El temor que trasuntan estas preguntas nace sobre todo de una clase política que no ha dado muestras ni de prudencia ni de racionalidad en el último tiempo. Es sintomático que mientras estaba pendiente una reforma a las pensiones sustantiva, buena o mala, da igual, el Parlamento haya aprobado con absoluta impunidad ya dos retiros de los fondos acumulados por los cotizantes y estemos en plena discusión de un tercero. Por este forado el sistema previsional, que ya estaba en rojo en función de las expectativas de los afiliados próximos a pensionarse, muy pronto pasará a ser solo una burla. Ningún sistema de seguridad social resiste estas exacciones y este nivel de populismo. Eso lo sabe cualquiera. Simplemente no es cierto que estos retiros hayan sido la única vía existente para que los sectores más vulnerables pudieran afrontar la emergencia. Lo que aquí primó fue el propósito de la izquierda de desmantelar el actual sistema y la falta de coraje de los políticos de centro y de derecha para oponerse, en un año de varios retos electorales, a una iniciativa que significa plata inmediata para la gente y que obviamente tiene apoyo ciudadano.
En momentos así es cuando la ausencia de liderazgos en el país se hace sentir con mayor patetismo.
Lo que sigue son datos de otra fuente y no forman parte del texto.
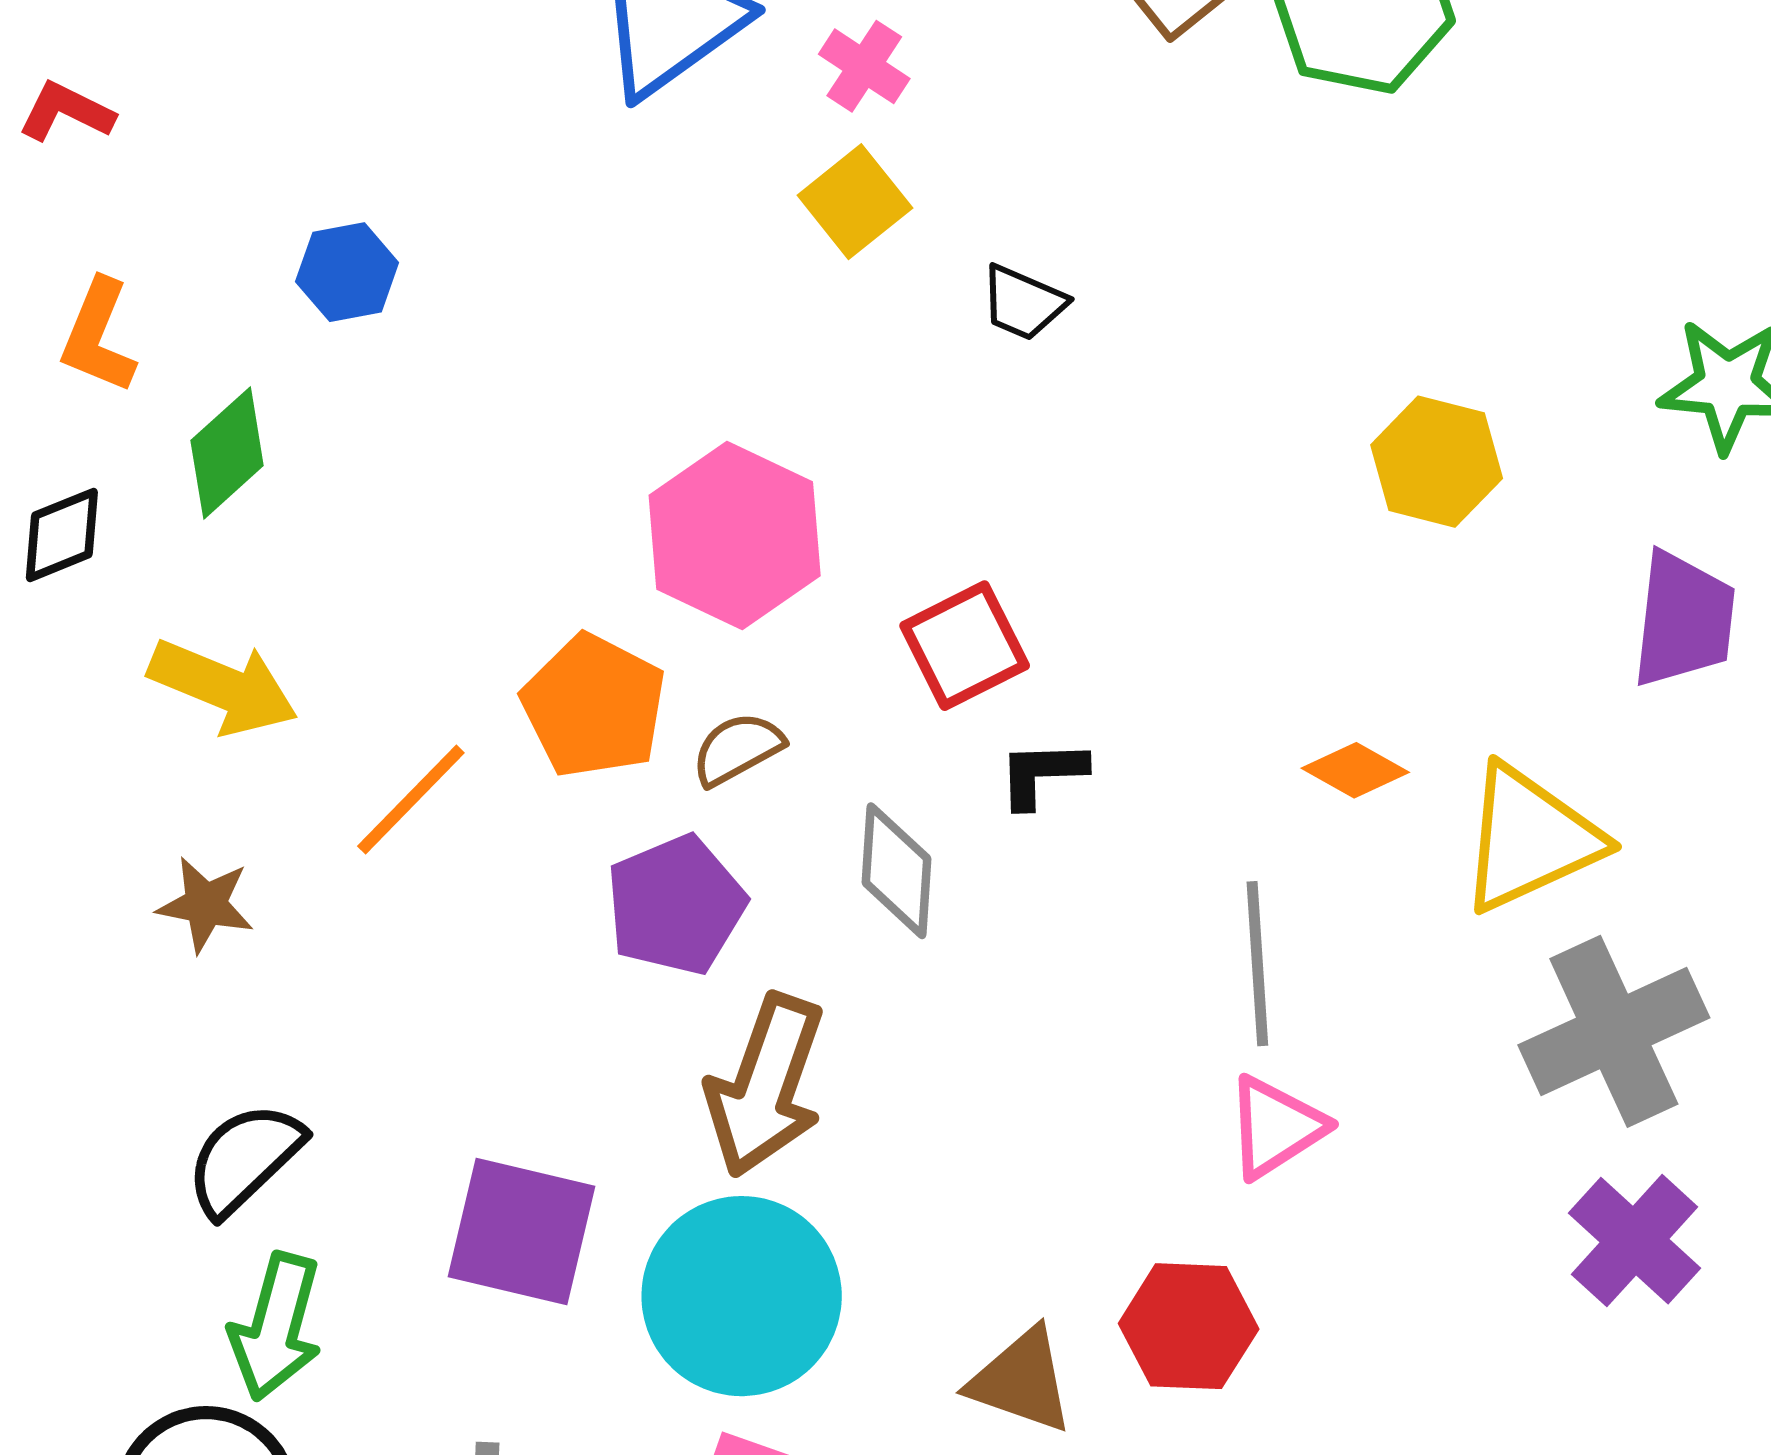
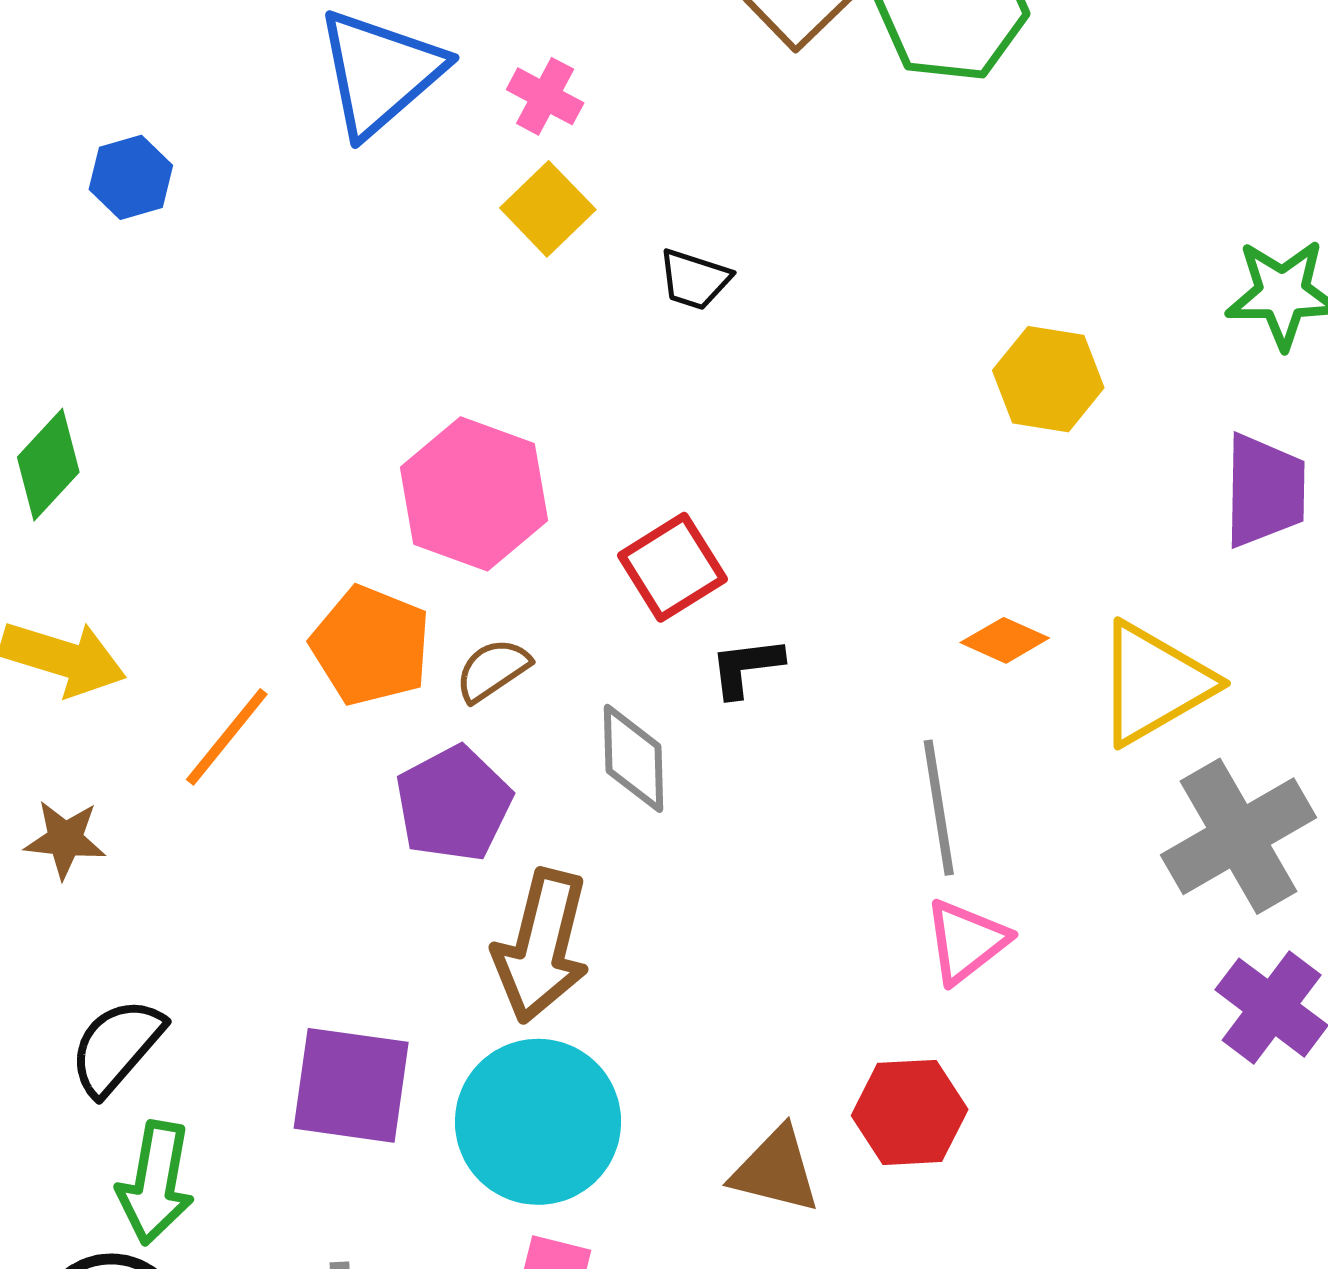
blue hexagon: (347, 272) -> (131, 177), moved

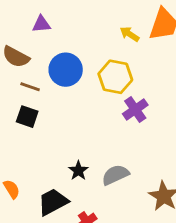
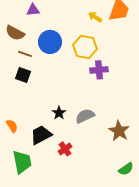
purple cross: (135, 109) -> (99, 70), turned 30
Los líderes son justamente las personas que generan confianza en momentos de incertidumbre como el actual y hoy por hoy los chilenos, aparte de no tener ninguno que califique como tal, no confiamos en nadie. Poquísimo en el Presidente y el Congreso. Cero en los partidos y en las élites. Apenas si, un poco, en la familia. Casi nada en los vecinos. Menos aún en los desconocidos y, menos que menos, en los adversarios, que por obra de la polarización ya pasaron a ser enemigos.
Se diría que seguimos quizás apostando mucho a la excepcionalidad de nuestra historia política, que en general suele tratarnos bien (aunque en los 70, huelga decirlo, nos jugó muy en contra). Por lo mismo, es posible que a pesar de todo -de la pandemia, la crisis económica, la irrelevancia de los políticos, la fragilidad de las autoridades- el resultado termine siendo quizás no tan malo. Enhorabuena si es así. Pero que nadie se engañe: el futuro no está comprado y cada día estamos corriendo más riesgos.